Book Read: Aurora by Kim Stanley Robinson

Currently Reading: Ancillary Mercy by Ann Leckie

Rather than review each book I read – a task that was becoming increasingly difficult as my reading well outpaced my writing – this year I intend to blog weekly about my literary adventures. I’m not entirely sure what form these journal entries will take, they’re likely to change as the year progresses, but at least in this instance the bulk of this weeks entry is given over to my thoughts on Kim Stanley Robinson’s Aurora.

A few days ago I wrote an introductory post on my statistical analysis of last year’s awards (22 of which I read in 2015).  I was planning to blog the first part on Wednesday but then my tonsils – dormant for the last three decades – decided to remind me they were in my mouth by swelling up and hitting me with a fever. I am getting better – hence this post – and hopefully I should have the statistical analysis up on the weekend. In the meantime, here is my week in reading.


Aurora is my first taste of Kim Stanley Robinson’s novels (I’ve read a couple of his shorter piece).  There’s something a little blasphemous in admitting this given his work has been critically praised over the years and won any number of awards.  But the subject matter of his work – whether it be the terraforming of Mars or climate catastrophe – has never compelled me to pick up a book, inspite of all the plaudits.

I read Aurora though because all the talk about the novel indicates that it’ll feature on a bunch of awards lists and I wanted to get ahead of the pack (for a change).  I don’t regret the decision.  While I wasn’t suddenly overwhelmed with the desire to read more KSR, I did like the book.  It was engaging.  Robinson’s take on the generation ship – which can be summarized as “they are a fucking bad idea” – is full of drama and tension as the 2000 occupants face a constant series of life and death choices – especially when they finally reach their destination (a moon in the Tau Ceti system).  Most of the science went over my head, but KSR’s explanation of orbital mechanics in the penultimate chapter makes for some awesome visuals. 

As far as I’m concerned hard SF doesn’t get much harder than Aurora.  And yet James Nicoll, in his review of the novel, points out a number of scientific inaccuracies, especially around the whizz bang orbital mechanics that so impressed me.  I have no reason to doubt James analysis, but then again as someone who failed Year 10 science and doesn’t known an eigenfunction from a greedy algorithm, I don’t have the knowledge or tools to know whether his critique is accurate.  Having said that, the overall point that James was making – and especially those who read his review ands commented on his LiveJournal – is that KSR is faking it when it comes to Hard SF.  And that raises two questions: how accurate does the science have to be for a genre novel to be considered Hard SF?  And who is truly writing Hard SF in the field today?  A response to that second question would be much appreciated because if KSR doesn’t fit the bill then I’m not sure who does.  Greg Egan?  Charles Stross?

Genre taxonomy aside, my biggest issue with the novel was the dry prose.
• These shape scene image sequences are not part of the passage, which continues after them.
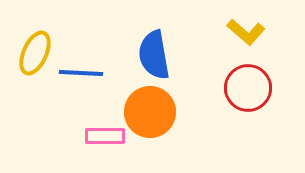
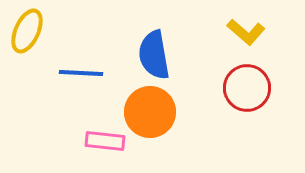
yellow ellipse: moved 8 px left, 22 px up
red circle: moved 1 px left
pink rectangle: moved 5 px down; rotated 6 degrees clockwise
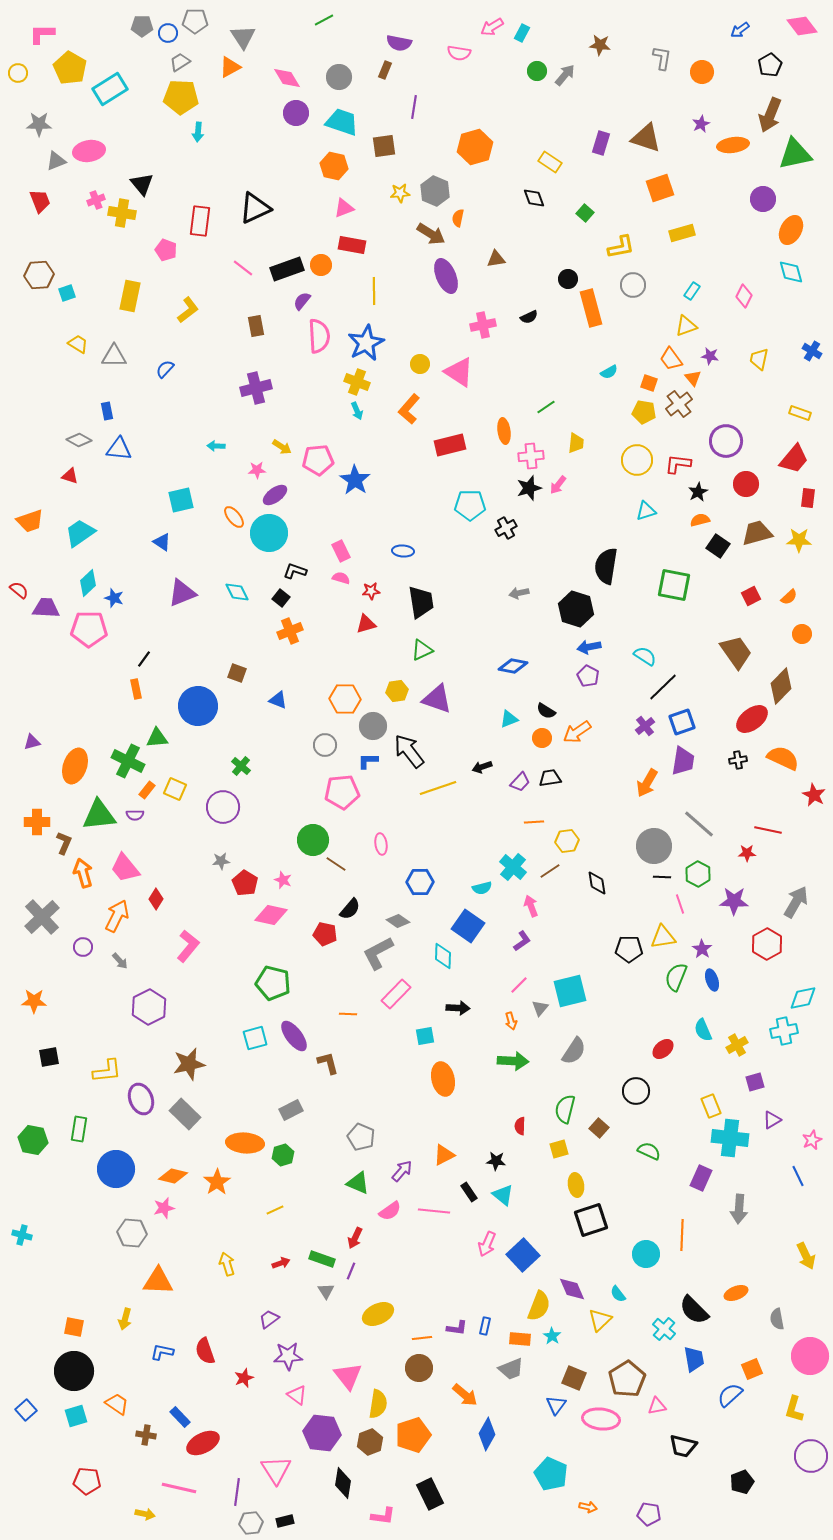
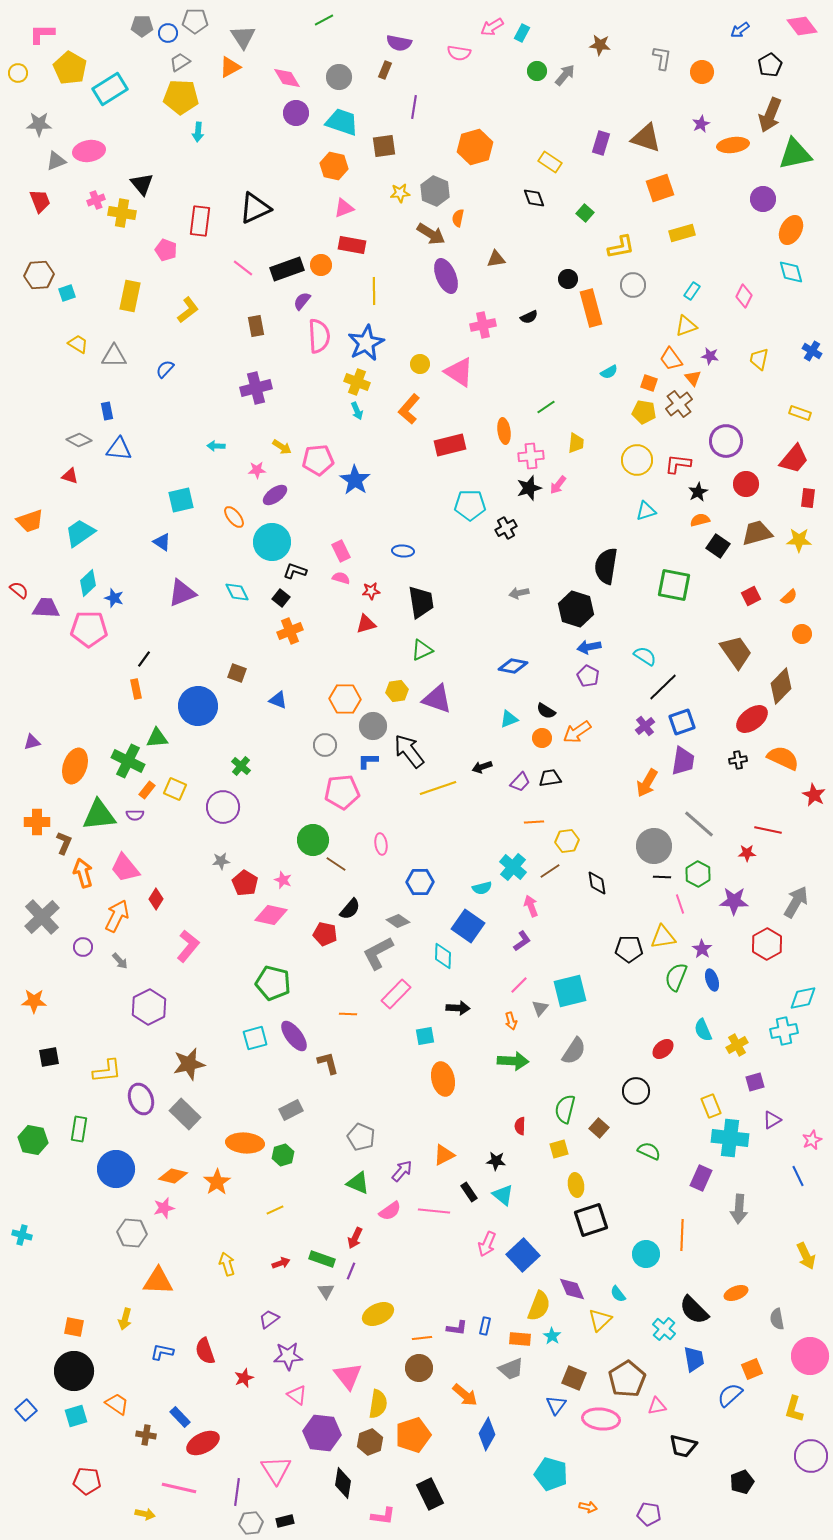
cyan circle at (269, 533): moved 3 px right, 9 px down
cyan pentagon at (551, 1474): rotated 8 degrees counterclockwise
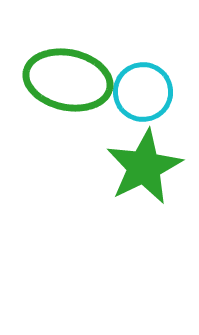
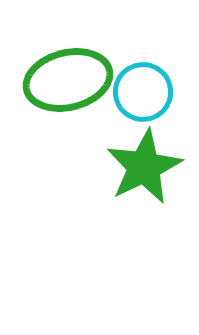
green ellipse: rotated 26 degrees counterclockwise
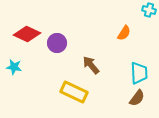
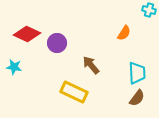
cyan trapezoid: moved 2 px left
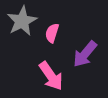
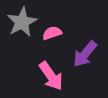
gray star: moved 1 px down
pink semicircle: rotated 54 degrees clockwise
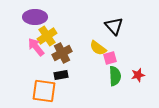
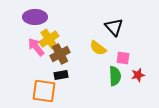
black triangle: moved 1 px down
yellow cross: moved 2 px right, 3 px down
brown cross: moved 2 px left, 1 px down
pink square: moved 13 px right; rotated 24 degrees clockwise
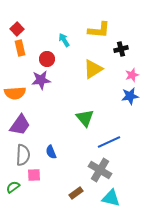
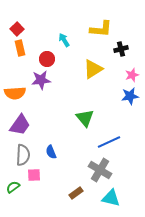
yellow L-shape: moved 2 px right, 1 px up
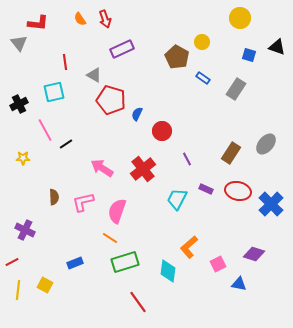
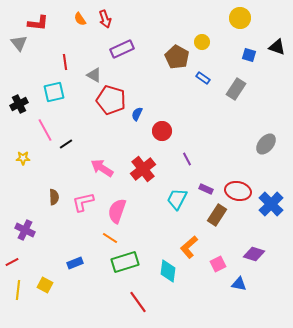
brown rectangle at (231, 153): moved 14 px left, 62 px down
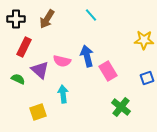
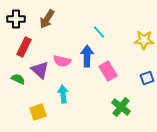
cyan line: moved 8 px right, 17 px down
blue arrow: rotated 15 degrees clockwise
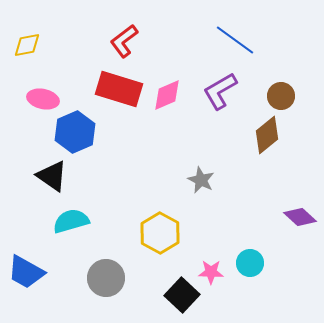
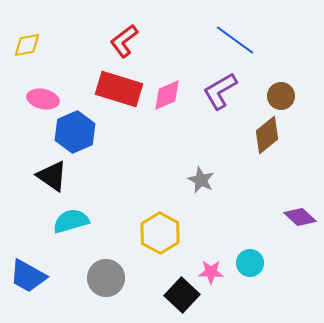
blue trapezoid: moved 2 px right, 4 px down
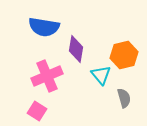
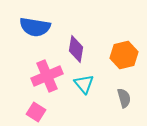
blue semicircle: moved 9 px left
cyan triangle: moved 17 px left, 9 px down
pink square: moved 1 px left, 1 px down
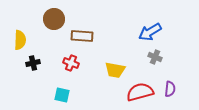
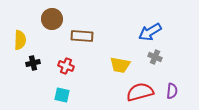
brown circle: moved 2 px left
red cross: moved 5 px left, 3 px down
yellow trapezoid: moved 5 px right, 5 px up
purple semicircle: moved 2 px right, 2 px down
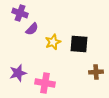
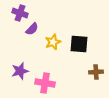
purple star: moved 2 px right, 2 px up
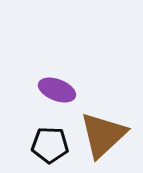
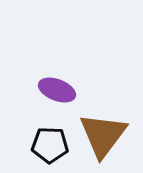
brown triangle: rotated 10 degrees counterclockwise
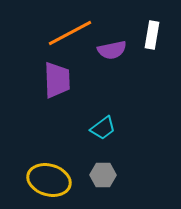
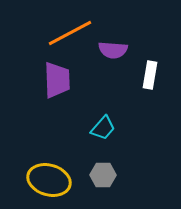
white rectangle: moved 2 px left, 40 px down
purple semicircle: moved 1 px right; rotated 16 degrees clockwise
cyan trapezoid: rotated 12 degrees counterclockwise
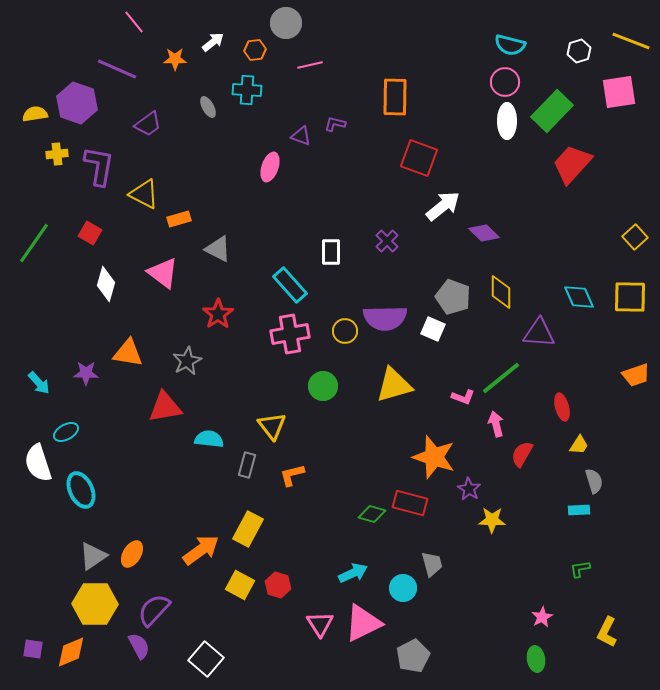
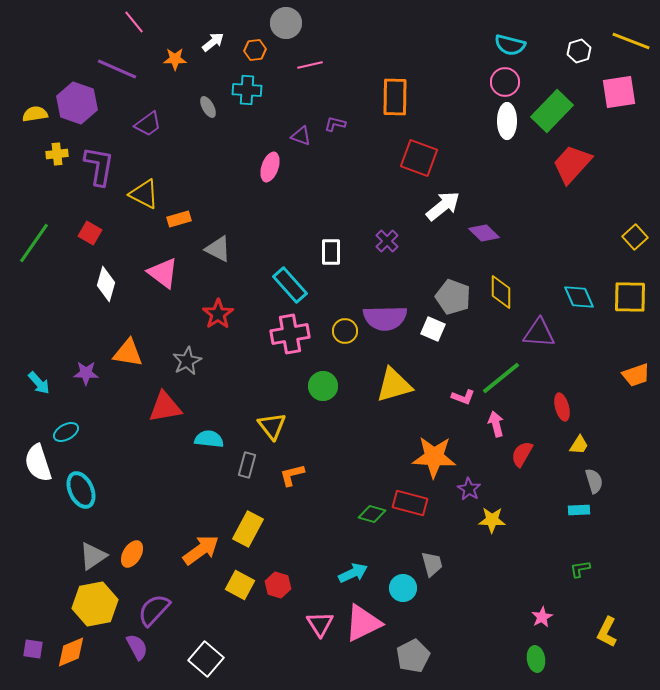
orange star at (434, 457): rotated 15 degrees counterclockwise
yellow hexagon at (95, 604): rotated 12 degrees counterclockwise
purple semicircle at (139, 646): moved 2 px left, 1 px down
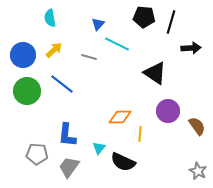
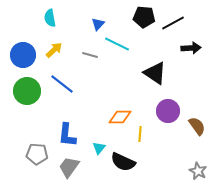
black line: moved 2 px right, 1 px down; rotated 45 degrees clockwise
gray line: moved 1 px right, 2 px up
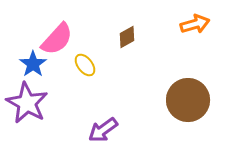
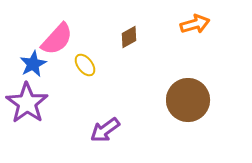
brown diamond: moved 2 px right
blue star: rotated 8 degrees clockwise
purple star: rotated 6 degrees clockwise
purple arrow: moved 2 px right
The main conceit of Aurora is that the Artificial Intelligence (AI) that runs the ship is narrating the story. At first it struggles with the concept of narration and in probably the best chapter of the book the AI grapples with the mechanics of story. That chapter led me to believe that the AI would be constantly playing with narrative, that different styles and modes would creep in as the AI became more familiar with the trick of story-telling.  There’s an element of this (the AI tries to get its virtual head around metaphor and analogy), but other than the sprinkling of a few jokes it maintains the same style for most of the novel – deathless, factual, colourless prose. It’s not awful. And like I say the book is engaging and quite tense and dramatic.  But the lack of vibrancy to the writing meant I didn’t care that much about the characters, including Freya – our primary protagonist.

Aurora is very similar to Andy Weir’s The Martian, and frankly any number of SF novels, in that it’s about people engineering their way out of trouble and yet KSR’s message is that we need to spend more time fixing up our own planet rather than looking to the stars.  So while The Martian felt very much like an advertisement for NASA and human ingenuity, Aurora leaves you thinking that NASA’s budget should be spent on finding innovative ways to save the planet.